In speeches during the summer of 1865, Wright was also an advocate of woman's suffrage, and immediately after the Civil War was one of the early advocates of "universal suffrage," – extending the vote "without regard to color or to sex." Wright spoke out against state laws intended to disenfranchise Black voters passed during Reconstruction.

Wright's nonresistant views influenced many women in the abolition movement in the late 1830s.

==Writing and speeches==
Wright was a lifelong diarist and journal-keeper. Wright published his autobiography, Human Life, in 1849.

Wright was one of a few men who published books in the mid-nineteenth century advocating the wife's control of marital relations, his first being Marriage and Parentage; Or, The Reproductive Element in Man, as a Means to His Elevation and Happiness, published in 1854, and his second, The Unwelcome Child; Or, The Crime of an Undesigned and Undesired Child, published in 1858. Both books promoted sexual responsibility within marriage and argued that because women bore the consequences of the sexual act, wives should have the right to decline sexual relations.

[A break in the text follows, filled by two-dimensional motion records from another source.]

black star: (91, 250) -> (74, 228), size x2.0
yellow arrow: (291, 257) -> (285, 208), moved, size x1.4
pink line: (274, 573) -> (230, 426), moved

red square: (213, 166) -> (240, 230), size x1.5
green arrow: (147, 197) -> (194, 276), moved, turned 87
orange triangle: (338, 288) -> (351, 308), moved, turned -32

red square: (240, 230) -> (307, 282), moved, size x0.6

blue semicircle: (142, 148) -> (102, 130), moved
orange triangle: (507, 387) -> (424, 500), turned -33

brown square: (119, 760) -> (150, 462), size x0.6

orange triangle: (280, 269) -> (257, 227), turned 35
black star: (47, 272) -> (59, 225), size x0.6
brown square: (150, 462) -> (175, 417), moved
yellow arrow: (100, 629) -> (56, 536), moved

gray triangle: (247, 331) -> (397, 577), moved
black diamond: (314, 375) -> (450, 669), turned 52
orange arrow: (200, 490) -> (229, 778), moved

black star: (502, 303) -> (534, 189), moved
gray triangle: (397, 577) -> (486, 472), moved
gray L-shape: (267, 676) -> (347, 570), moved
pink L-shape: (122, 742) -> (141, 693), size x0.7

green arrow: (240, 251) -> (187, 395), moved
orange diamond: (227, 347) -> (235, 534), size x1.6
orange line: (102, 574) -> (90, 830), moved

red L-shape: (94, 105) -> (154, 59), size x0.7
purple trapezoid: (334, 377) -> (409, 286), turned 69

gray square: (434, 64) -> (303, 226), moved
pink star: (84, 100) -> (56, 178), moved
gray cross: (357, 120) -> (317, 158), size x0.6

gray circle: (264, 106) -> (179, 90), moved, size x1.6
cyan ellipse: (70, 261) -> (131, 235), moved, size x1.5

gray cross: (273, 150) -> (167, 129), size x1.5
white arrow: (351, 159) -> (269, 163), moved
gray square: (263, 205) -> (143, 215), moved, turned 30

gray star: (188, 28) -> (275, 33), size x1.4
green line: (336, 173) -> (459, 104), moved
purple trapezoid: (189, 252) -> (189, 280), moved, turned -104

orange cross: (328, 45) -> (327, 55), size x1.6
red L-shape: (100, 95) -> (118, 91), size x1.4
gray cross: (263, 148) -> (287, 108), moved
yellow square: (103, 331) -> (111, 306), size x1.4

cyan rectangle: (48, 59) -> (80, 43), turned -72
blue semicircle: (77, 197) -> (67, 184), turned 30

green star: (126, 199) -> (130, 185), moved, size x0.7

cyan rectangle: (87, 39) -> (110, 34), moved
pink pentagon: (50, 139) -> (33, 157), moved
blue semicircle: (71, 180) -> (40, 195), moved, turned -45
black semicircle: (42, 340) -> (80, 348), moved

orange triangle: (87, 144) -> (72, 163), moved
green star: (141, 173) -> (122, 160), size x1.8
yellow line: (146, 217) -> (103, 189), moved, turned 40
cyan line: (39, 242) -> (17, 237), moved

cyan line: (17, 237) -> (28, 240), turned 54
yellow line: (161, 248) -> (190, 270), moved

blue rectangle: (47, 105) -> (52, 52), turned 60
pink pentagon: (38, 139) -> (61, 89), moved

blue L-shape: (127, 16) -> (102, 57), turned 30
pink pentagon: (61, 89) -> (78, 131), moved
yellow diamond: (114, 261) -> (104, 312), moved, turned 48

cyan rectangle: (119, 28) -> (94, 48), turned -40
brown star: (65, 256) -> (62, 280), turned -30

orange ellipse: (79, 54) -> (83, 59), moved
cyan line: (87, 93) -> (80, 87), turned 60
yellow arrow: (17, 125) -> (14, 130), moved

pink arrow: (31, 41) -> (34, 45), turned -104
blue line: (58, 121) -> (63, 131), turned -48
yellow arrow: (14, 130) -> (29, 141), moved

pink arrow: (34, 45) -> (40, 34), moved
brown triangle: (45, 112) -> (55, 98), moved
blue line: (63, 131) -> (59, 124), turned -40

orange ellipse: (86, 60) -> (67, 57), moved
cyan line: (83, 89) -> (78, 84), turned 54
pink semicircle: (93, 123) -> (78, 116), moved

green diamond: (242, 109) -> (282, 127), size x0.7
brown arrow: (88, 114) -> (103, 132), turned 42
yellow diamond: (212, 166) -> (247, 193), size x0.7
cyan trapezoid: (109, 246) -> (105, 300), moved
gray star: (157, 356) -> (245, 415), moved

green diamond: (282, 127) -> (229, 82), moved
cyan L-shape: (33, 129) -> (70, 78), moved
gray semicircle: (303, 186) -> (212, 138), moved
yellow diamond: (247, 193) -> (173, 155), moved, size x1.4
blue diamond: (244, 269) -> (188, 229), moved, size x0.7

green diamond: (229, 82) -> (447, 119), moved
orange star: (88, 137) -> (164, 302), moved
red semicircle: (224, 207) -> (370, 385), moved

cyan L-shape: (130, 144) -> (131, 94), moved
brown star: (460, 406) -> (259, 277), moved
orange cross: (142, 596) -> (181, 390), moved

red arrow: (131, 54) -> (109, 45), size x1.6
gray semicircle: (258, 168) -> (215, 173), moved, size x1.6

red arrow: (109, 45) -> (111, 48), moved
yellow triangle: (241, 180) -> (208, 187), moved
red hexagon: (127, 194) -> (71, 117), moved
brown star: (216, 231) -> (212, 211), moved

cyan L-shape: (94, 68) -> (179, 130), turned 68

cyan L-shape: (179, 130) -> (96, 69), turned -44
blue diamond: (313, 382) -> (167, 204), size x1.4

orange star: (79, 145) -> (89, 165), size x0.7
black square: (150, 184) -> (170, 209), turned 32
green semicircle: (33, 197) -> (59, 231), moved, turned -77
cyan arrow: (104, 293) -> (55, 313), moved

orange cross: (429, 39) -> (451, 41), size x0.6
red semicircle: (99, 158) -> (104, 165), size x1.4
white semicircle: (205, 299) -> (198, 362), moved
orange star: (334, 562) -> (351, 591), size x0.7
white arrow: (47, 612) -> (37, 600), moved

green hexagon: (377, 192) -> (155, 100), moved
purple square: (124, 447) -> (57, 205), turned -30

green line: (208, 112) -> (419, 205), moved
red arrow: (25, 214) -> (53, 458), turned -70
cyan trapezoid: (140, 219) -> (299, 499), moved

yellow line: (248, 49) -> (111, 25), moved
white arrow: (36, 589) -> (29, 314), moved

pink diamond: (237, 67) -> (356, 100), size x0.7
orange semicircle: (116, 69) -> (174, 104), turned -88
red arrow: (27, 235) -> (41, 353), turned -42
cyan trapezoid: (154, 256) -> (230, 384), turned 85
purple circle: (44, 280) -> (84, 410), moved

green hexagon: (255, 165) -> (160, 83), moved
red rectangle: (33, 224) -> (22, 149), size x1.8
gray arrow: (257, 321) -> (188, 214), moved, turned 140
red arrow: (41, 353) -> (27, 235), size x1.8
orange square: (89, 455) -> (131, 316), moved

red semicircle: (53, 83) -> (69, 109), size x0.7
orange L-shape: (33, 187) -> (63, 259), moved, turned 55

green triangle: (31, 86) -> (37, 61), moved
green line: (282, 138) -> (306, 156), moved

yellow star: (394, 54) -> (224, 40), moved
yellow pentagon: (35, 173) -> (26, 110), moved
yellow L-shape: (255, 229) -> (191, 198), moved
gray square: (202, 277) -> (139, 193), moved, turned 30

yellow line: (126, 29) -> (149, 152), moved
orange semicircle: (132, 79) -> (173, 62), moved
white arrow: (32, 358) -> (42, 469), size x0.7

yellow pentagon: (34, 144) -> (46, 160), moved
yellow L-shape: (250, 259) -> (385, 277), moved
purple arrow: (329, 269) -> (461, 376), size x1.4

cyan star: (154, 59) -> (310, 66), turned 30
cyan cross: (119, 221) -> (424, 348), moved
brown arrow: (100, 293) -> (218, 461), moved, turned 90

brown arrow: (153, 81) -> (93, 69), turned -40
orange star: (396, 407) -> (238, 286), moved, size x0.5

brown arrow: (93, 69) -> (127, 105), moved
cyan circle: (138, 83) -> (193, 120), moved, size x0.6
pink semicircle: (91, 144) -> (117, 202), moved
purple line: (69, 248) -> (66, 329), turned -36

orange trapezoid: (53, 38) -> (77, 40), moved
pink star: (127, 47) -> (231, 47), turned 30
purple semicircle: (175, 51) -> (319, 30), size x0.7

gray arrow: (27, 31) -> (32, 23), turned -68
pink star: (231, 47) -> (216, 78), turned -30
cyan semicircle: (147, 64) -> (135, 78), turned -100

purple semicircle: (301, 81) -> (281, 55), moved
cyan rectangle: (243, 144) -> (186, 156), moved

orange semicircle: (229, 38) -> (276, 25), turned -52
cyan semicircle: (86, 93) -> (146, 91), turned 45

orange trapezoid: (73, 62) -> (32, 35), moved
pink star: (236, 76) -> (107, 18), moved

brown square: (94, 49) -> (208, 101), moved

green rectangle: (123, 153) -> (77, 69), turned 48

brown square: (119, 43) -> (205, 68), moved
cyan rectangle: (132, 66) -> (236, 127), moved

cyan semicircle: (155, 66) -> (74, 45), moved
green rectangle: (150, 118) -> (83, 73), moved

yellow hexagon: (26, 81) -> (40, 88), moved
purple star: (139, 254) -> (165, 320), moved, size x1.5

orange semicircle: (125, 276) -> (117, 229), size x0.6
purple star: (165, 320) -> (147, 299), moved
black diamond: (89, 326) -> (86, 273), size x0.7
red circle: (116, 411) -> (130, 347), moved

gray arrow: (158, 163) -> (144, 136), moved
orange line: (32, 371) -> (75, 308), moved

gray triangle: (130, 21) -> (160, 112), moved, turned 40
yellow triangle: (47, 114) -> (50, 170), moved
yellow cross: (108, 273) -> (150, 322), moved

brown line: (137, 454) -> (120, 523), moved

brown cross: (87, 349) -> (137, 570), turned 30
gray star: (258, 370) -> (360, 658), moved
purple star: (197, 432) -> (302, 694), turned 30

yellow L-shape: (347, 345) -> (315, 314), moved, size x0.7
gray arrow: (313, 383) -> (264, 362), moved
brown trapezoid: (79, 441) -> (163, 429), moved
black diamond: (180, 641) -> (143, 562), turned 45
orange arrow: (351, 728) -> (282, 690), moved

Wright's speech, "The Natick Resolution," was given to around 800 listeners on November 20, 1859. In his speech, he called for immediate slave resistance and aid to all who are rebelling against their owners.

== Death and legacy ==
Wright died on August 16, 1870 in Pawtucket. The cause of death was determined to be apoplexy. Garrison gave the sermon at Wright's funeral. Wright was buried in Swan Point Cemetery and an inscribed obelisk, created by Photius Fisk was erected as a monument.